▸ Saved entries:

▬▬▬▬▬▬▬▬▬▬

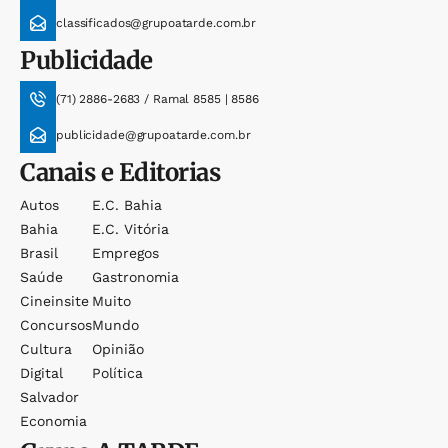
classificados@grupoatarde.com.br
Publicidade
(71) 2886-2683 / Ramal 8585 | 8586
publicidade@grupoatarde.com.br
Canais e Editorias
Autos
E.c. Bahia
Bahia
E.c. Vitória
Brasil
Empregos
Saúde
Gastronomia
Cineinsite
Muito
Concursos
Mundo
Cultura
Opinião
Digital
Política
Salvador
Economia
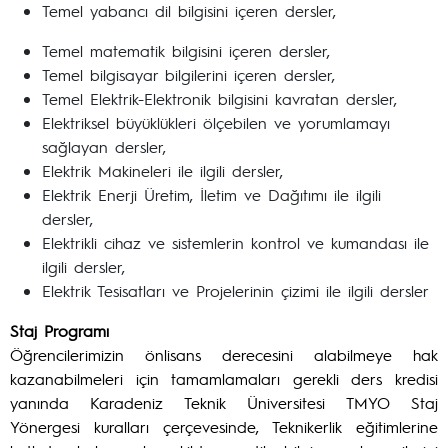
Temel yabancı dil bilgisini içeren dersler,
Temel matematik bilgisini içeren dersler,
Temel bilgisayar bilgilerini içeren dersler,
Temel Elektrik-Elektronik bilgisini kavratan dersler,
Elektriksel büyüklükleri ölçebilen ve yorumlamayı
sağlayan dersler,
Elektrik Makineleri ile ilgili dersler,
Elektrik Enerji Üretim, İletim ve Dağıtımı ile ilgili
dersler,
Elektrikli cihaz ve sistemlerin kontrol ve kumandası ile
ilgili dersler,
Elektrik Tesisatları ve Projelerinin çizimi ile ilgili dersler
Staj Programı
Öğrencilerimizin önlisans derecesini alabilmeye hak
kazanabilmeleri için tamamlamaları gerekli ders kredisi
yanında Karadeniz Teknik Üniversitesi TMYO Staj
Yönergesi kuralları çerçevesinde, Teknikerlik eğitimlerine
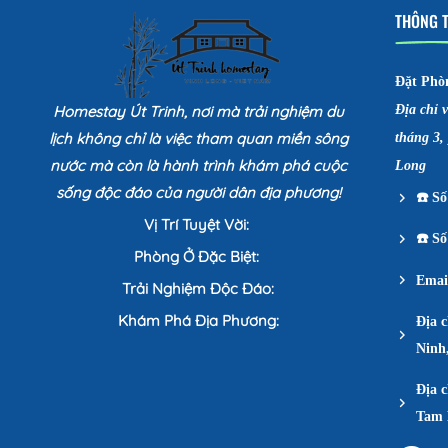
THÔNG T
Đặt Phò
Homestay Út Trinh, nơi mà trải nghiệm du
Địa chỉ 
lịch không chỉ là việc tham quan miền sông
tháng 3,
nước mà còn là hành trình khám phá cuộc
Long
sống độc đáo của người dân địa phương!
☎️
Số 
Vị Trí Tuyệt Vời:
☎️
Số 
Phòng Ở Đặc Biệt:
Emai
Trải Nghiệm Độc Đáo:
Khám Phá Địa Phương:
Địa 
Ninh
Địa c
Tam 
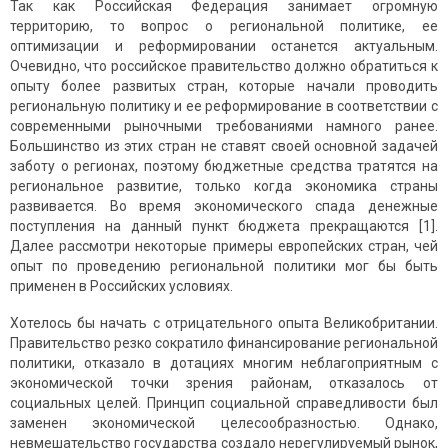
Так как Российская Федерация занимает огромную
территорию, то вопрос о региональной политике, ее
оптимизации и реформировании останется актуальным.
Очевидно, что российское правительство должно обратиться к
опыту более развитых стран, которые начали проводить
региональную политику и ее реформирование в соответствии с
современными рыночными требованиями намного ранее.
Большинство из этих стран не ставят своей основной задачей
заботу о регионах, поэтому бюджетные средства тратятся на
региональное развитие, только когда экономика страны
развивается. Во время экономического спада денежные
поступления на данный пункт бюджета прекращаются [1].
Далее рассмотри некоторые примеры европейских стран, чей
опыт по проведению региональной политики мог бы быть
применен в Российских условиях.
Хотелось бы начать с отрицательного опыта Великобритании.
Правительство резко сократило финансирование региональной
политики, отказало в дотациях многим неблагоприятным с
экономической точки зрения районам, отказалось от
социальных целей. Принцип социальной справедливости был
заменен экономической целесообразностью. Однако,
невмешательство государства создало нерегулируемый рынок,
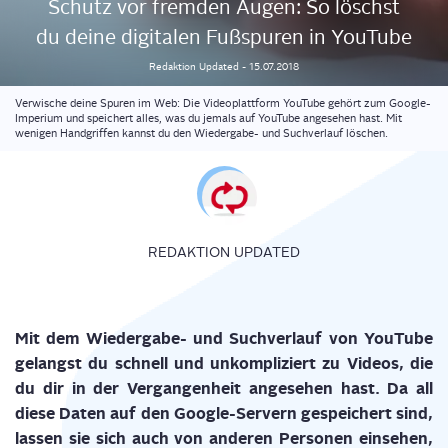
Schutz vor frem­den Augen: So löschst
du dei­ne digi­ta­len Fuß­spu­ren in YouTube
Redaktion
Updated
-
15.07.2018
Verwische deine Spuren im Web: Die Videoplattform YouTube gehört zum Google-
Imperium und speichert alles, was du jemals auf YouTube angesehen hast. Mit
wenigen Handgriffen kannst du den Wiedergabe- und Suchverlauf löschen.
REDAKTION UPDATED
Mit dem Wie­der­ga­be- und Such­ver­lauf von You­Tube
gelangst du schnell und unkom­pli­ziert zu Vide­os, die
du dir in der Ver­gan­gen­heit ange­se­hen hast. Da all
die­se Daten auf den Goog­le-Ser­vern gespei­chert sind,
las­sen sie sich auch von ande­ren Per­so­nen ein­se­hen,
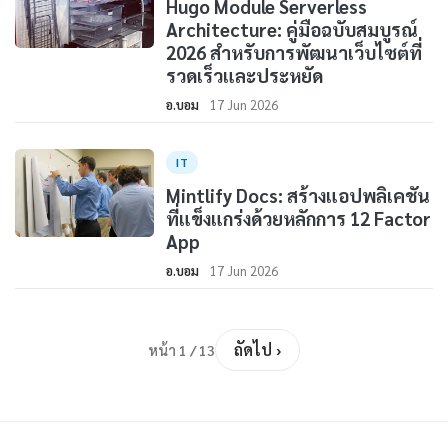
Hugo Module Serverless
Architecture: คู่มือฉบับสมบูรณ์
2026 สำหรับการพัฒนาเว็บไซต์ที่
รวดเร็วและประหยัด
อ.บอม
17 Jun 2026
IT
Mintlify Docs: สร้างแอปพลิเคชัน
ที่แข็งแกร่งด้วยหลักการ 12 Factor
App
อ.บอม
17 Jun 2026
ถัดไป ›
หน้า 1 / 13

▬▬▬▬▬▬▬▬▬▬

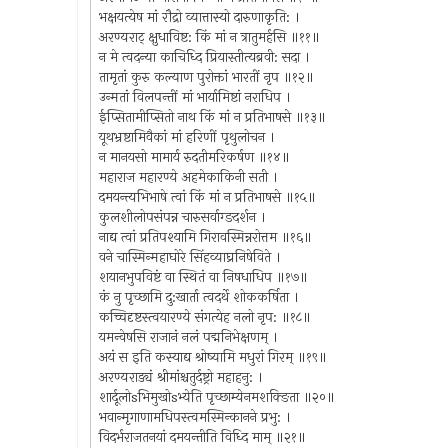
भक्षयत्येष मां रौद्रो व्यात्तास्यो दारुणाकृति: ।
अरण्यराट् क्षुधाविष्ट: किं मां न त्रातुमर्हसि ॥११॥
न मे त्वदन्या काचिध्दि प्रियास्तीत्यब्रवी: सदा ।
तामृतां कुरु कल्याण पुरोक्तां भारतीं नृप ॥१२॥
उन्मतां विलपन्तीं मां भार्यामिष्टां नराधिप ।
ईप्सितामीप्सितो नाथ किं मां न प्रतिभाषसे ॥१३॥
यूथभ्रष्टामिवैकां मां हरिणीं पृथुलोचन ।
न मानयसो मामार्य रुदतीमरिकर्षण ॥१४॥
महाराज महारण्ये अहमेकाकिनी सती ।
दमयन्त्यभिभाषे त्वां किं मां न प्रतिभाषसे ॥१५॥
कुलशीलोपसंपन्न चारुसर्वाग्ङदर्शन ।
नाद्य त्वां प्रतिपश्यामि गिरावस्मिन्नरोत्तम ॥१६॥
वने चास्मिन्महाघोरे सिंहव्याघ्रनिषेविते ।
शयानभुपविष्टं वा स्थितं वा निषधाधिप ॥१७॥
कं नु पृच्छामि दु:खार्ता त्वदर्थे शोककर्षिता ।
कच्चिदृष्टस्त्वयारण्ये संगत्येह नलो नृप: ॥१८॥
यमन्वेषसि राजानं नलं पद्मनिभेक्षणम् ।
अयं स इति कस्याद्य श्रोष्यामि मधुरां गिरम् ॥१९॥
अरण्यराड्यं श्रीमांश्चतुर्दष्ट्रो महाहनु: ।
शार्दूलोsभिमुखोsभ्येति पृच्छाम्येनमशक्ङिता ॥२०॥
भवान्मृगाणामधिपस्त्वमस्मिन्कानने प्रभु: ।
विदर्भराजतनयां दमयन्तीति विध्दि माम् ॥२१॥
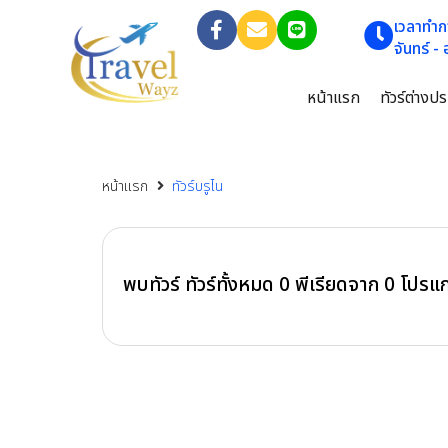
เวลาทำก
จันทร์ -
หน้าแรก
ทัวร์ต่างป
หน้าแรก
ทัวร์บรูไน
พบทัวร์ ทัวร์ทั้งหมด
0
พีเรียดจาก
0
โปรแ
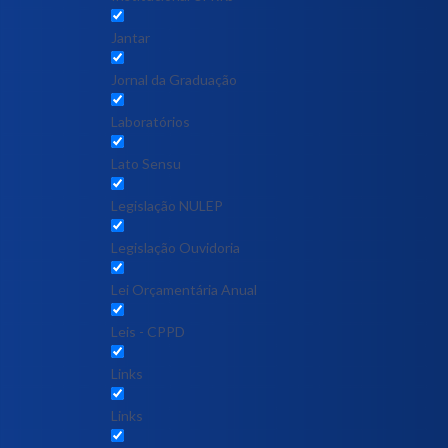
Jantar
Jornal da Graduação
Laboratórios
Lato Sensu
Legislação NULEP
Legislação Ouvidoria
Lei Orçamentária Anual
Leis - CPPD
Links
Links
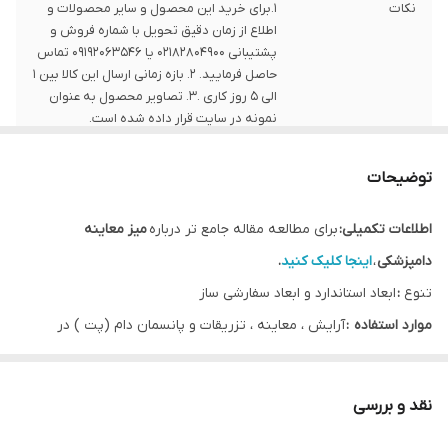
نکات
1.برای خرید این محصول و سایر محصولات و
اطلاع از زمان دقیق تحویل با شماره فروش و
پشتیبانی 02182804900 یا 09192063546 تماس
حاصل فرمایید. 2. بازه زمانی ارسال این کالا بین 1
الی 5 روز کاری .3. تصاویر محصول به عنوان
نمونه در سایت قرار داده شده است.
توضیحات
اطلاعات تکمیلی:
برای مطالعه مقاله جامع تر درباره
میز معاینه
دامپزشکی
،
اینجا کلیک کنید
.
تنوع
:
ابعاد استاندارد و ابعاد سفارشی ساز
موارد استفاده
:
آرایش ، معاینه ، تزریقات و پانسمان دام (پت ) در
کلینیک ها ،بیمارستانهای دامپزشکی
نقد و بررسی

▬▬▬▬▬▬▬▬▬▬

▸ Directions for this task: Beginning with the line above that contains "classificados@grupoatarde.com.br" and finishing with the line that contains "Temel matematik bilgisini", print those lines exactly and only. Skip all pictures.

▸ Solved problem:
classificados@grupoatarde.com.br
Publicidade
(71) 2886-2683 / Ramal 8585 | 8586
publicidade@grupoatarde.com.br
Canais e Editorias
Autos
E.c. Bahia
Bahia
E.c. Vitória
Brasil
Empregos
Saúde
Gastronomia
Cineinsite
Muito
Concursos
Mundo
Cultura
Opinião
Digital
Política
Salvador
Economia
Temel yabancı dil bilgisini içeren dersler,
Temel matematik bilgisini içeren dersler,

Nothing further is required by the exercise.